At base, there is a real challenge with the overuse of competitive market commissioning-based decision-makingcompetitive procurement. You have commissioners behaving as though they are trying to commission the next iteration of Trident, when they are actually spending £30,000 on a local service. There is no competitive market in domestic abuse services. There is no sufficient provision for there to be any choice for survivors, as they cannot vote with their feet like you would in a market. Let us not pretend that there is a market; let us not waste public money on expensive, lengthy commissioning procedures, which in effect exclude small organisations from participating because they involve so much upfront time, and instead make much better use of grant-making.

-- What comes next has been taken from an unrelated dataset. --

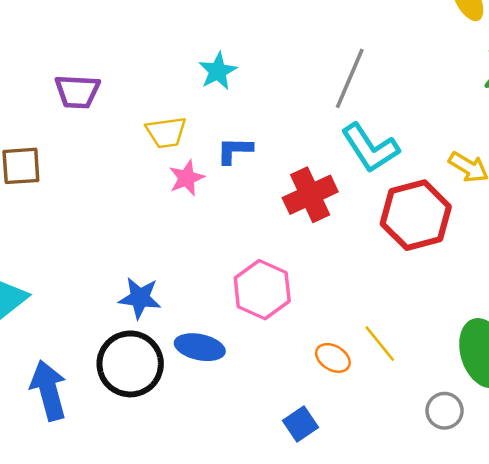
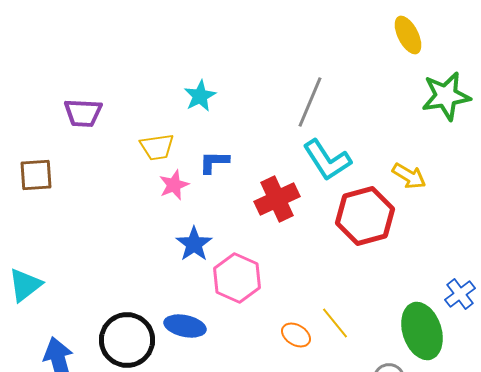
blue star: (140, 298) -> (194, 244), moved, turned 30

Grant-making is entirely legal as long as the contracts are under £700,000 including VAT, which I am sad to say is virtually all domestic abuse-related contracts. Grant-making should be much more used by commissioners. We very much hope that the Government in this next round of commissioning reviews will be reminding commissioners that they should be proportionate in the systems they are using and that they can make grants. That would be particularly helpful for by and for, which would also benefit from a by and for ring-fence.

Ellie Butt: I have just a couple of things to add there. I completely support and echo the fact that we really need something substantial around community-based services. That is a missing piece of the puzzle. Commissioning can be far too complicated and resource-intensive, and disproportionately so. Competitive tendering is probably appropriate in some cases but, as Veronica says, it does not need to be the default, and it is.

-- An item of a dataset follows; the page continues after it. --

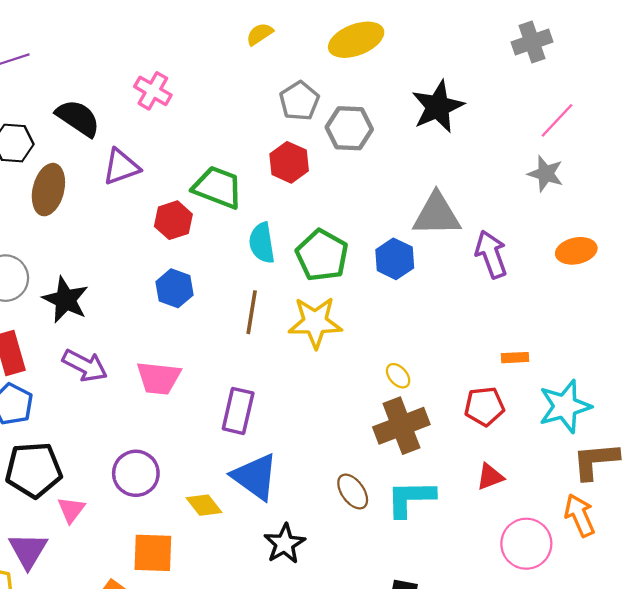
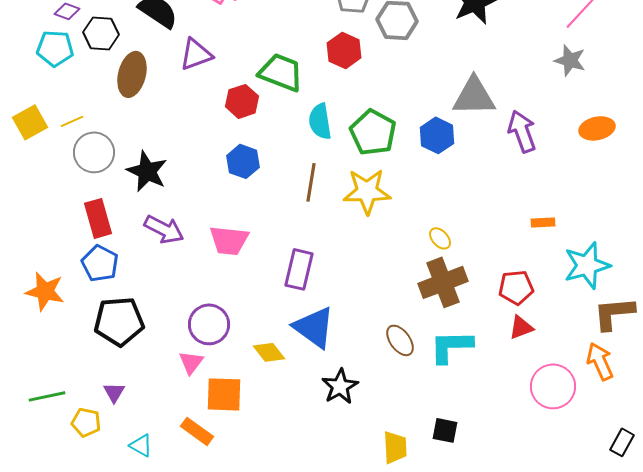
red pentagon: (484, 406) -> (516, 287), moved
pink triangle: (71, 510) -> (191, 362), moved
purple triangle: (28, 551) -> (114, 392), size x0.6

There are also some real basics that we are still failing to get right. For example, we still see really short-term contracts for really complicated services: “Provide a domestic abuse service for accommodation and community-based services, for all forms of VAWG, for all different groups, for quite a small amount of money, for 12 months. These things just are not realistic, and we are still seeing that. I would say it has become marginally better in recent years. We see a few more of the three-to-five-year contracts, which we would say should be a minimum. As you articulated it, Baroness Porter, we still have not moved away from the approach of just using whatever is left: “We have a little left; let’s see if a local charity will do something for a year”. That is not a way to commission life-saving, crucial services for survivors of violence against women and girls.

Because of this complex procurement process, at Refuge we often might be trying to bid for a service; sometimes it is a service we already run and we are bidding to run it again, but now we have to demonstrate our social value. We are having to do things such as ask our staff to volunteer in the community, even though they are—sadly—relatively poorly paid on the front line. There is not much money in this work. They are working extremely hard and handling huge levels of risk. It feels performative and just silly in terms of applying what is there for these big public sector, private company, billion-pound contracts.

These things should be easy to fix. I know that the Home Office and others are working on new commissioning guidance. If that is developed with a bit of ambition and oversight, we should be able to make the system work a bit better, but not without some major changes around community-based services and the level of funding in the system. When you compare the scale of the problem, the cost to society is still relatively small. None of us are expecting that to change overnight, but we need to keep in our sight that improving the system can do only so much when it is chronically underfunded.

Yes, there is that element. Let us make the system we have better, but we also need to be ambitious. We really want to get to a state—at Refuge we really want to—where a survivor can access the service she needs at the point she needs it. That is still far too hard for lots of women across the country.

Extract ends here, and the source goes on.